Of the many questions that I receive about influenza, one of the most common is “when will swine flu return to the US?”. In other words, when will the 2009 pandemic H1N1 strain, first recognized in humans in April 2009, emerge for the 2009-2010 influenza season?
“Return” is probably not the correct word to use, because the 2009 swine-origin H1N1 virus has never left the US. The latest statistics published by CDC show that for week 34, 1,109 of 6,410 specimens tested for influenza were positive for the pandemic H1N1 strain. As shown in the graph below, the number of isolations of swine-origin H1N1 virus peaked at week 24 and declined thereafter. Since week 32, the number of isolations of that virus has remained constant.
The decline in the number of virus isolations is probably are a consequence of population immunity and other factors like temperature and humidity that may regulate transmission.
There have likely been many more infections with the 2009 pandemic H1N1 strain than have been reported by the CDC. Together with the relatively constant isolation of the virus since week 32, this suggests that the onset of school in the US – which brings individuals together in large numbers across the country for the first time since June – will trigger the next wave of infections. It has already been reported that influenza activity is rising in the southeastern region of the US, where school began earlier than in the rest of the country.

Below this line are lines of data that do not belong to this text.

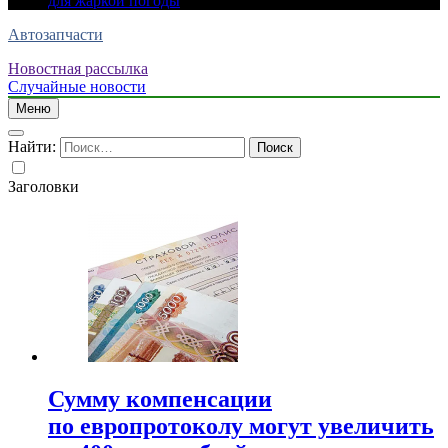
для жаркой погоды
Автозапчасти
Новостная рассылка
Случайные новости
Меню
Найти:
Заголовки
Сумму компенсации
по европротоколу могут увеличить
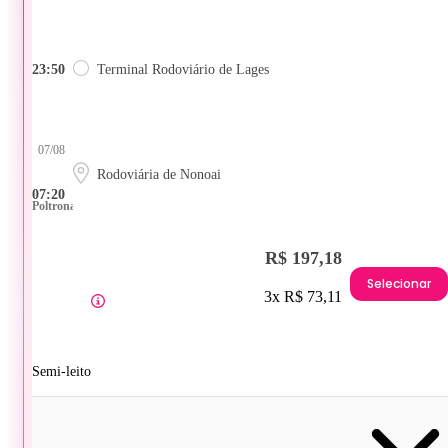
23:50
Terminal Rodoviário de Lages
07/08
Rodoviária de Nonoai
07:20
Poltrona
R$ 197,18
Selecionar
3x R$ 73,11
Semi-leito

Seasonal influenza typically does not increase until later in the fall in the northern hemisphere. This timing allows immunization of a good portion of the population with a vaccine that is released at the end of August. A vaccine against the 2009 pandemic H1N1 strain will not be available until October. Until then, there will be many infections with the new strain. The best way to prevent influenza is by immunization, but common sense and good hygiene should be part of everyone’s preventative plan.